Harry went off to talk with Sammy.
Connie put one arm around the host’s shoulders and escorted him up the walkway to the front door of his restaurant, speaking in a soft but authoritative voice, informing him that she and Detective Lyon were in the middle of important and urgent police business, and sincerely assuring him that she would return to explain everything, even what might seem to him inexplicable, “just as soon as the ongoing situation is resolved.”
Considering that it was traditionally Harry’s job to calm and placate people, her job to upset them, she had a lot of success with the restaurateur. She had no intention of ever returning to explain anything whatsoever to him, and she had no idea how he thought she could explain people vanishing into thin air. But he calmed down, and she persuaded him to go inside his restaurant with the bodyguard-waiter who was standing in the doorway.
She checked the shrubbery but confirmed what she already knew: the dog was not hiding there any more. He was gone.
She joined Harry and Sammy on the sidewalk in time to hear the hobo say, “How should I know where he lives? He’s an alien, he’s a long way from his planet, he must have a spaceship hidden around here somewhere.”
More patiently than Connie expected, Harry said, “Forget that stuff, he’s no alien. He—”
A dog barked, startling them.
Connie spun around and saw the flop-eared mutt. He was uphill, just turning the corner at the south end of the block. Following him were a woman and a boy of about five.

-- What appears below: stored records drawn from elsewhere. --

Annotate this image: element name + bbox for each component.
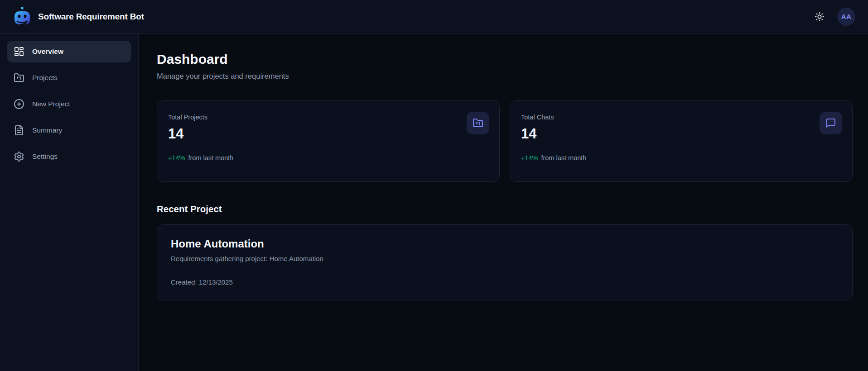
sun-icon	[815, 12, 825, 22]
sidebar-item-projects[interactable]: Projects	[7, 67, 131, 89]
sidebar-item-label: Overview	[32, 48, 63, 56]
project-description: Requirements gathering project: Home Aut…	[171, 255, 839, 262]
sidebar: Overview Projects New Project Summary	[0, 33, 139, 371]
sidebar-item-label: New Project	[32, 100, 70, 108]
project-title: Home Automation	[171, 238, 839, 250]
stat-icon-container	[467, 112, 489, 134]
app-header: Software Requirement Bot AA	[0, 0, 868, 33]
stat-value: 14	[168, 126, 488, 142]
stat-value: 14	[521, 126, 841, 142]
layout-dashboard-icon	[14, 46, 24, 57]
app-title: Software Requirement Bot	[38, 12, 144, 22]
project-created-date: Created: 12/13/2025	[171, 278, 839, 286]
sidebar-item-settings[interactable]: Settings	[7, 146, 131, 167]
message-square-icon	[825, 118, 836, 128]
stat-label: Total Chats	[521, 114, 841, 121]
app-logo: Software Requirement Bot	[13, 6, 144, 27]
circle-plus-icon	[14, 99, 24, 109]
stat-delta: +14%	[168, 154, 185, 162]
sidebar-item-summary[interactable]: Summary	[7, 119, 131, 141]
stat-delta-suffix: from last month	[188, 154, 234, 162]
theme-toggle-button[interactable]	[812, 9, 827, 24]
main-content: Dashboard Manage your projects and requi…	[139, 33, 868, 371]
recent-project-card[interactable]: Home Automation Requirements gathering p…	[157, 224, 853, 300]
avatar[interactable]: AA	[837, 8, 855, 26]
stat-icon-container	[820, 112, 842, 134]
stat-delta-suffix: from last month	[541, 154, 587, 162]
header-actions: AA	[812, 8, 855, 26]
stat-card-total-chats: Total Chats 14 +14%from last month	[510, 100, 853, 182]
sidebar-item-new-project[interactable]: New Project	[7, 93, 131, 115]
stat-card-total-projects: Total Projects 14 +14%from last month	[157, 100, 500, 182]
sidebar-item-label: Summary	[32, 126, 62, 134]
page-title: Dashboard	[157, 52, 853, 67]
stats-grid: Total Projects 14 +14%from last month To…	[157, 100, 853, 182]
page-subtitle: Manage your projects and requirements	[157, 72, 853, 81]
stat-label: Total Projects	[168, 114, 488, 121]
sidebar-item-label: Settings	[32, 152, 58, 161]
stat-footer: +14%from last month	[168, 154, 488, 162]
file-text-icon	[14, 125, 24, 136]
folder-kanban-icon	[14, 72, 24, 83]
folder-kanban-icon	[473, 118, 483, 128]
stat-delta: +14%	[521, 154, 538, 162]
sidebar-item-label: Projects	[32, 74, 58, 82]
sidebar-item-overview[interactable]: Overview	[7, 41, 131, 62]
stat-footer: +14%from last month	[521, 154, 841, 162]
robot-logo-icon	[13, 6, 32, 27]
recent-project-heading: Recent Project	[157, 204, 853, 214]
gear-icon	[14, 151, 24, 162]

As soon as the dog saw that he had gotten their attention, he snatched hold of one cuff of the boy’s jeans, and with his teeth impatiently pulled him along. After a couple of steps he let go, ran toward Connie, stopped halfway between his people and hers, barked at her, barked at the woman and boy, barked at Connie again, then just sat there looking left and right and left again, as if to say, Well, haven’t I done enough?
The woman and the boy appeared to be curious but frightened. The mother was attractive in a way, and the child was cute, neatly and cleanly dressed, but they both had the wary and haunted look of people who knew the streets too well.
Connie approached them slowly, with a smile. When she passed the dog, he got off his butt and padded along at her side, panting and grinning.
There was a quality of mystery and awe about the moment, and Connie knew that whatever connection they were about to make was going to mean life or death to her and Harry, maybe to all of them.
She had no idea what she was going to say to them until she was close enough to speak: “Have you had… also had… a strange experience lately?”
The woman blinked at her in surprise. “Strange experience? Oh, yes. Oh my, yes.”